Task prompt - Although the records contain pictures, only their text should be set down, exactly as written.

--- Listed entries Enclosed Below ---

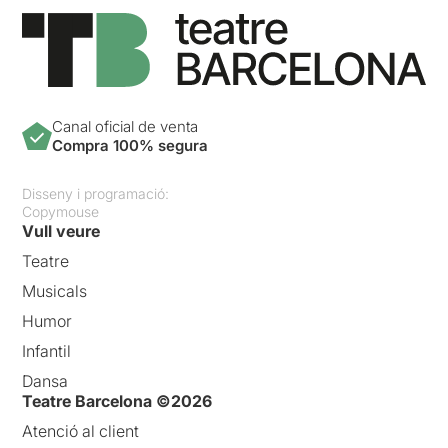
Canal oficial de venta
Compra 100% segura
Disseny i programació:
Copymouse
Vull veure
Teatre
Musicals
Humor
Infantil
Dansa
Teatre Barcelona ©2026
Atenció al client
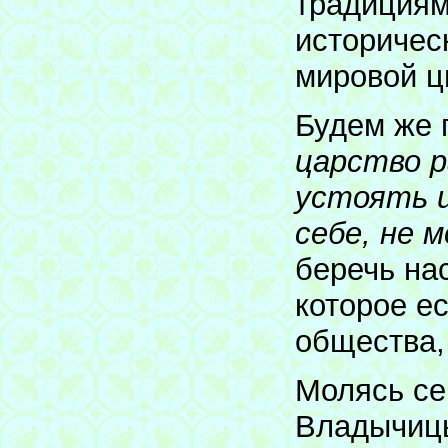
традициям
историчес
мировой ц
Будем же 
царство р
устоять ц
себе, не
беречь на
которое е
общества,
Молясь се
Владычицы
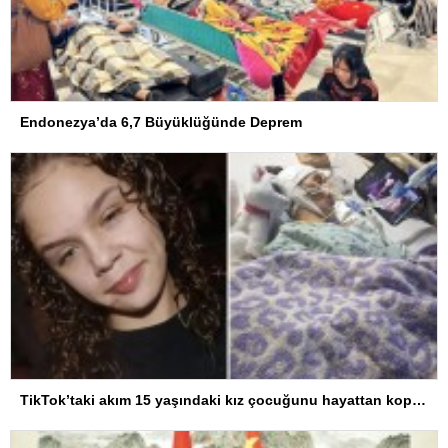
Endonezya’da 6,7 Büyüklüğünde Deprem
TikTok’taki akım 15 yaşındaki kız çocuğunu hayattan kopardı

--- End of Enclosed Listed entries ---

Expected output -
Canal oficial de venta
Compra 100% segura
Disseny i programació:
Copymouse
Vull veure
Teatre
Musicals
Humor
Infantil
Dansa
Teatre Barcelona ©2026
Atenció al client
традициям
историчес
мировой ц
Будем же 
царство р
устоять ц
себе, не
беречь на
которое е
общества,
Молясь се
Владычицы
Endonezya’da 6,7 Büyüklüğünde Deprem
TikTok’taki akım 15 yaşındaki kız çocuğunu hayattan kopardı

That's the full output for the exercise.